Watak keilmuan dan kepeloporan yang menyatu dengan kepengarangan Raja Ali Haji terlihat pula dalam karya-karyanya di bidang sejarah. Tuhfat al-Nafîs [Hadiah Berharga (1866)], bersama Silsilah Melayu dan Bugis (1865) dianggap sebagai teks yang jolong menerapkan pendekatan kritis terhadap sumber (sebagai ciri utama penulisan sejarah modern) di alam Melayu. Sepasang buku ini merupakan pintu utama pengetahuan dan pemahaman sejarah di Nusantara, terutama di Selat Melaka, serta jejaring politik, sosial, ekonomi, dan budayanya pasca keruntuhan Kerajaan Melaka tahun 1511. Ketika kedua buku itu ditulis, alam Melayu yang luas sudah terbelah-bagi ke dalam dua kuasa kolonial (melalui Traktat London 1824): Inggris di Semenanjung dan Singapura, serta Belanda di selatannya. Kejayaan politik dan ekonomi kerajaan-kerajaan Melayu malap, dan di dalam Tuhfat al-Nafîs, proses peralihan itu menjadi tali arus yang mengalir deras di bawah paras gelombang kisahan tempat-tempat jauh dan dekat serta orang-orang dan masyarakat yang menggerakkannya.
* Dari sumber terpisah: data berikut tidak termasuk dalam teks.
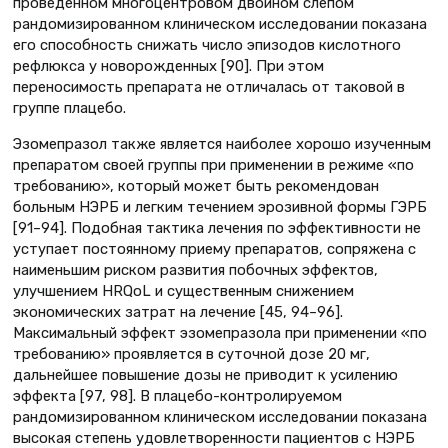
проведенном многоцентровом двойном слепом
рандомизированном клиническом исследовании показана
его способность снижать число эпизодов кислотного
рефлюкса у новорожденных [90]. При этом
переносимость препарата не отличалась от таковой в
группе плацебо.
Эзомепразол также является наиболее хорошо изученным
препаратом своей группы при применении в режиме «по
требованию», который может быть рекомендован
больным НЭРБ и легким течением эрозивной формы ГЭРБ
[91–94]. Подобная тактика лечения по эффективности не
уступает постоянному приему препаратов, сопряжена с
наименьшим риском развития побочных эффектов,
улучшением HRQoL и существенным снижением
экономических затрат на лечение [45, 94–96].
Максимальный эффект эзомепразола при применении «по
требованию» проявляется в суточной дозе 20 мг,
дальнейшее повышение дозы не приводит к усилению
эффекта [97, 98]. В плацебо-контролируемом
рандомизированном клиническом исследовании показана
высокая степень удовлетворенности пациентов с НЭРБ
Di dalam Tuhfat al-Nafîs itu pula, dalam rentang waktu sekitar empat puluh tahun sejak perempat pertama abad ke-19, sang real author, yaitu Raja Ali Haji itu sendiri, tampil dalam gerak-geliat tokoh yang memang harus dikisahkan karena penglibatannya yang langsung pada peristiwa-peristiwa kesejarahan itu.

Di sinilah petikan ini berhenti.